Rail station chosen for Detroit Metro Airport

by John Mulcahy | The Ann Arbor News

Wednesday November 26, 2008, 8:32 PM

Planners working on a commuter rail service between Ann Arbor and Detroit have chosen a location in Westland for a station to serve Detroit Metro Airport.

The decision on the airport station is the latest step toward a proposed beginning of service in October 2010.

The station would go on Wayne County-owned property at US-12 and Henry Ruff Road, said Carmine Palombo, director of transportation programs for the Southeast Michigan Council of Governments.

Washtenaw County Commissioner Jeff Irwin, D-Ann Arbor, who has been a strong proponent of the commuter rail service, said the decade-plus effort appears finally to be setting and making realistic deadlines.

"Picking the site for (the airport) station is critical because 30 million people a year come into the airport," Irwin said.

The site is about four miles north of Metro Airport.

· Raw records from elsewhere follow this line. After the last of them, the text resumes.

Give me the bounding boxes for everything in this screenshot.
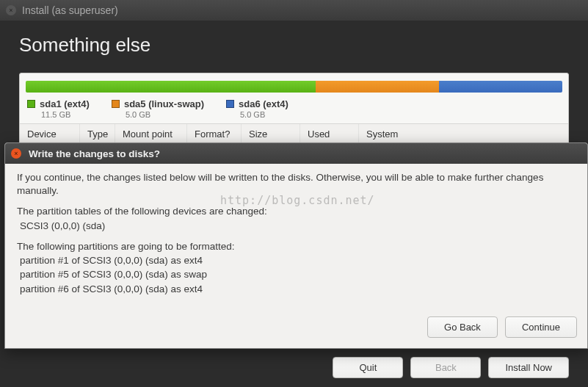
window-title: Install (as superuser) [22, 4, 118, 16]
quit-button[interactable]: Quit [333, 357, 403, 378]
partition-panel: sda1 (ext4) 11.5 GB sda5 (linux-swap) 5.… [19, 73, 569, 145]
disk-segment-sda5[interactable] [316, 81, 439, 93]
swatch-icon [112, 100, 120, 108]
partition-legend: sda1 (ext4) 11.5 GB sda5 (linux-swap) 5.… [20, 97, 568, 123]
dialog-intro: If you continue, the changes listed belo… [17, 171, 576, 198]
disk-usage-bar [26, 81, 562, 93]
swatch-icon [27, 100, 35, 108]
dialog-section2-item: partition #5 of SCSI3 (0,0,0) (sda) as s… [20, 268, 576, 281]
legend-label: sda5 (linux-swap) [124, 98, 204, 109]
th-type[interactable]: Type [80, 124, 115, 144]
dialog-section2-item: partition #6 of SCSI3 (0,0,0) (sda) as e… [20, 283, 576, 296]
continue-button[interactable]: Continue [505, 317, 577, 338]
back-button[interactable]: Back [410, 357, 481, 378]
swatch-icon [226, 100, 234, 108]
go-back-button[interactable]: Go Back [427, 317, 498, 338]
disk-segment-sda6[interactable] [439, 81, 562, 93]
legend-size: 5.0 GB [112, 110, 204, 119]
legend-size: 5.0 GB [226, 110, 288, 119]
legend-item: sda1 (ext4) 11.5 GB [27, 98, 90, 119]
close-icon[interactable]: × [6, 5, 16, 15]
th-format[interactable]: Format? [187, 124, 242, 144]
legend-label: sda1 (ext4) [40, 98, 90, 109]
legend-item: sda5 (linux-swap) 5.0 GB [112, 98, 204, 119]
legend-size: 11.5 GB [27, 110, 90, 119]
install-now-button[interactable]: Install Now [488, 357, 569, 378]
partition-table-header: Device Type Mount point Format? Size Use… [20, 123, 568, 145]
dialog-section2-item: partition #1 of SCSI3 (0,0,0) (sda) as e… [20, 254, 576, 267]
th-device[interactable]: Device [20, 124, 80, 144]
window-titlebar: × Install (as superuser) [0, 0, 588, 21]
dialog-section1-head: The partition tables of the following de… [17, 205, 576, 218]
confirm-dialog: × Write the changes to disks? If you con… [4, 142, 588, 349]
dialog-body: If you continue, the changes listed belo… [5, 164, 587, 311]
page-title: Something else [0, 21, 588, 73]
th-system[interactable]: System [359, 124, 568, 144]
legend-label: sda6 (ext4) [239, 98, 288, 109]
th-size[interactable]: Size [242, 124, 300, 144]
th-used[interactable]: Used [300, 124, 359, 144]
dialog-titlebar: × Write the changes to disks? [5, 143, 587, 164]
close-icon[interactable]: × [11, 148, 21, 159]
dialog-button-row: Go Back Continue [5, 311, 587, 348]
disk-segment-sda1[interactable] [26, 81, 316, 93]
installer-button-row: Quit Back Install Now [333, 357, 569, 378]
th-mount[interactable]: Mount point [115, 124, 187, 144]
dialog-section2-head: The following partitions are going to be… [17, 240, 576, 253]
dialog-section1-item: SCSI3 (0,0,0) (sda) [20, 220, 576, 233]
dialog-title: Write the changes to disks? [29, 148, 160, 159]
legend-item: sda6 (ext4) 5.0 GB [226, 98, 288, 119]
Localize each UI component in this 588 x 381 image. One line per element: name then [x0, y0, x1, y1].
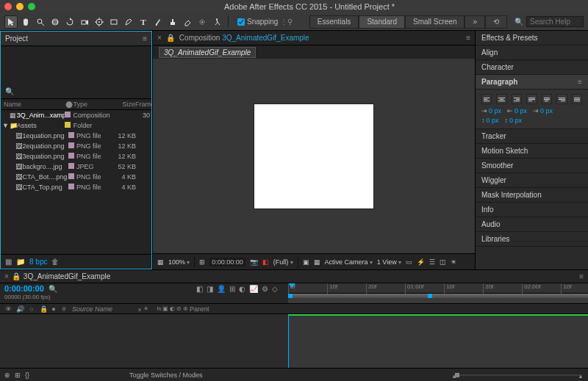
timeline-button-icon[interactable]: ☰	[429, 258, 435, 266]
panel-menu-icon[interactable]: ≡	[466, 34, 470, 42]
type-tool[interactable]: T	[137, 15, 150, 29]
show-channel-icon[interactable]: ◧	[262, 258, 269, 266]
parent-col[interactable]: Parent	[190, 305, 219, 313]
panel-info[interactable]: Info	[476, 203, 588, 217]
layer-number-col[interactable]: #	[59, 305, 69, 313]
space-after[interactable]: ↕0 px	[505, 117, 523, 124]
lock-icon[interactable]: 🔒	[166, 34, 175, 42]
col-type[interactable]: Type	[73, 101, 113, 108]
close-window-button[interactable]	[4, 3, 12, 10]
project-item[interactable]: 🖼1equation.pngPNG file12 KB	[1, 131, 151, 141]
timeline-layer-list[interactable]	[0, 314, 288, 368]
panel-tracker[interactable]: Tracker	[476, 129, 588, 144]
roi-icon[interactable]: ▣	[303, 258, 309, 266]
search-help-input[interactable]	[526, 16, 584, 27]
timeline-search-icon[interactable]: 🔍	[49, 285, 57, 293]
panel-smoother[interactable]: Smoother	[476, 159, 588, 173]
comp-chip[interactable]: 3Q_AnimatedGif_Example	[159, 47, 256, 58]
project-panel-tab[interactable]: Project ≡	[1, 32, 151, 46]
panel-mask-interpolation[interactable]: Mask Interpolation	[476, 188, 588, 203]
col-size[interactable]: Size	[113, 101, 135, 108]
brainstorm-icon[interactable]: ⚙	[262, 285, 268, 293]
views-dropdown[interactable]: 1 View	[377, 258, 401, 266]
label-swatch[interactable]	[65, 122, 71, 128]
label-swatch[interactable]	[68, 184, 74, 189]
workspace-essentials[interactable]: Essentials	[309, 15, 359, 29]
timeline-zoom-slider[interactable]: ▲▲	[451, 371, 584, 379]
av-video-icon[interactable]: 👁	[3, 305, 13, 313]
puppet-tool[interactable]	[210, 15, 223, 29]
justify-last-center-button[interactable]	[542, 94, 552, 104]
bpc-display[interactable]: 8 bpc	[29, 258, 47, 266]
motion-blur-icon[interactable]: ◐	[239, 285, 245, 293]
auto-keyframe-icon[interactable]: ◇	[272, 285, 278, 293]
av-audio-icon[interactable]: 🔊	[15, 305, 25, 313]
roto-brush-tool[interactable]	[196, 15, 209, 29]
close-comp-icon[interactable]: ×	[157, 34, 162, 42]
rectangle-tool[interactable]	[107, 15, 121, 29]
panel-menu-icon[interactable]: ≡	[578, 78, 582, 86]
composition-stage[interactable]	[254, 104, 373, 208]
time-display[interactable]: 0:00:00:00	[209, 258, 245, 266]
delete-icon[interactable]: 🗑	[51, 258, 59, 266]
indent-left[interactable]: ⇥0 px	[481, 107, 501, 115]
transparency-grid-icon[interactable]: ▦	[314, 258, 320, 266]
label-swatch[interactable]	[65, 112, 71, 117]
align-left-button[interactable]	[481, 94, 492, 104]
rotation-tool[interactable]	[63, 15, 76, 29]
project-item[interactable]: ▦3Q_Anim...xampleComposition30	[1, 110, 151, 120]
panel-effects-presets[interactable]: Effects & Presets	[476, 31, 588, 46]
draft-3d-icon[interactable]: ◨	[207, 285, 213, 293]
comp-name-link[interactable]: 3Q_AnimatedGif_Example	[222, 34, 309, 42]
camera-dropdown[interactable]: Active Camera	[325, 258, 373, 266]
flowchart-icon[interactable]: ◫	[440, 258, 446, 266]
snapping-options-icon[interactable]: ⋮⚲	[280, 18, 293, 26]
project-item[interactable]: 🖼3equation.pngPNG file12 KB	[1, 151, 151, 162]
toggle-switch-icon-2[interactable]: ⊞	[15, 371, 21, 379]
snapshot-icon[interactable]: 📷	[250, 258, 258, 266]
align-right-button[interactable]	[512, 94, 522, 104]
panel-align[interactable]: Align	[476, 46, 588, 60]
project-item[interactable]: ▼📁AssetsFolder	[1, 120, 151, 131]
indent-first[interactable]: ⇤0 px	[507, 107, 527, 115]
align-center-button[interactable]	[496, 94, 506, 104]
shy-icon[interactable]: 👤	[217, 285, 226, 293]
new-folder-icon[interactable]: 📁	[16, 258, 25, 266]
pan-behind-tool[interactable]	[93, 15, 106, 29]
lock-icon[interactable]: 🔒	[12, 272, 21, 280]
clone-stamp-tool[interactable]	[166, 15, 179, 29]
magnification-icon[interactable]: ▦	[157, 258, 164, 266]
toggle-switch-icon-1[interactable]: ⊕	[4, 371, 10, 379]
timeline-tab[interactable]: × 🔒 3Q_AnimatedGif_Example ≡	[0, 270, 588, 283]
selection-tool[interactable]	[4, 15, 18, 29]
interpret-footage-icon[interactable]: ▦	[5, 258, 12, 266]
composition-viewer[interactable]	[153, 59, 475, 253]
eraser-tool[interactable]	[181, 15, 194, 29]
time-ruler[interactable]: 0f 10f 20f 01:00f 10f 20f 02:00f 10f	[288, 283, 588, 294]
work-area-bar[interactable]	[288, 294, 588, 298]
label-col-icon[interactable]: ●	[50, 305, 57, 313]
panel-menu-icon[interactable]: ≡	[143, 35, 147, 43]
col-frame[interactable]: Frame	[135, 101, 150, 108]
frame-blend-icon[interactable]: ⊞	[229, 285, 235, 293]
source-name-col[interactable]: Source Name	[71, 305, 135, 313]
fast-previews-icon[interactable]: ⚡	[417, 258, 425, 266]
snapping-toggle[interactable]: Snapping ⋮⚲	[237, 18, 293, 26]
timeline-tracks[interactable]	[288, 314, 588, 368]
panel-menu-icon[interactable]: ≡	[579, 272, 584, 280]
panel-character[interactable]: Character	[476, 60, 588, 75]
brush-tool[interactable]	[151, 15, 165, 29]
project-item[interactable]: 🖼backgro....jpgJPEG52 KB	[1, 162, 151, 172]
col-tag[interactable]: ⬤	[65, 101, 74, 108]
space-before[interactable]: ↕0 px	[481, 117, 499, 124]
pen-tool[interactable]	[122, 15, 135, 29]
panel-wiggler[interactable]: Wiggler	[476, 173, 588, 188]
zoom-tool[interactable]	[34, 15, 47, 29]
resolution-dropdown[interactable]: (Full)	[273, 258, 293, 266]
search-icon[interactable]: 🔍	[5, 87, 14, 95]
justify-last-left-button[interactable]	[526, 94, 537, 104]
indent-right[interactable]: ⇥0 px	[533, 107, 553, 115]
label-swatch[interactable]	[68, 142, 74, 148]
current-time-display[interactable]: 0:00:00:00	[4, 284, 44, 293]
project-item[interactable]: 🖼2equation.pngPNG file12 KB	[1, 141, 151, 151]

A building on the site is used as a library for the blind and may be shared as a station, or the commuter rail project may build a different shelter for passengers, Palombo said.

Service from the station to the airport would be by bus, Palombo said. That could be provided by a public agency such as the Suburban Mobility Authority for Regional Transportation, or by a private service, he said.

The newly chosen site "meets our criteria of, first of all, trying to provide the best access to the airport, and it utilizes existing infrastructure," Palombo said.

Other stops along the route will be in Ann Arbor at the existing Amtrak station; in Ypsilanti at a site yet to be determined; at an existing Amtrak station in Dearborn; and at the New Center in Detroit, Palombo said.

Dearborn and Ann Arbor officials have talked of possibly developing different station locations rather than using existing Amtrak stations, Palombo said. In Ann Arbor, that has included discussion about a possible station near where the rail line passes the University of Michigan Medical Center, he said.

Norfolk Southern Railway Co. has completed a study of how to share its tracks, used by its freight trains, with the new service and existing Amtrak service, Palombo said.

The company has provided a list of infrastructure improvements that would allow four, eight or 15 round trips a day by commuter train, and the project staff is studying those proposals, Palombo said.

Project organizers are still negotiating with Canadian National Railway, which owns a portion of the tracks, to run at least four round-trip commuter trains a day, Palombo said.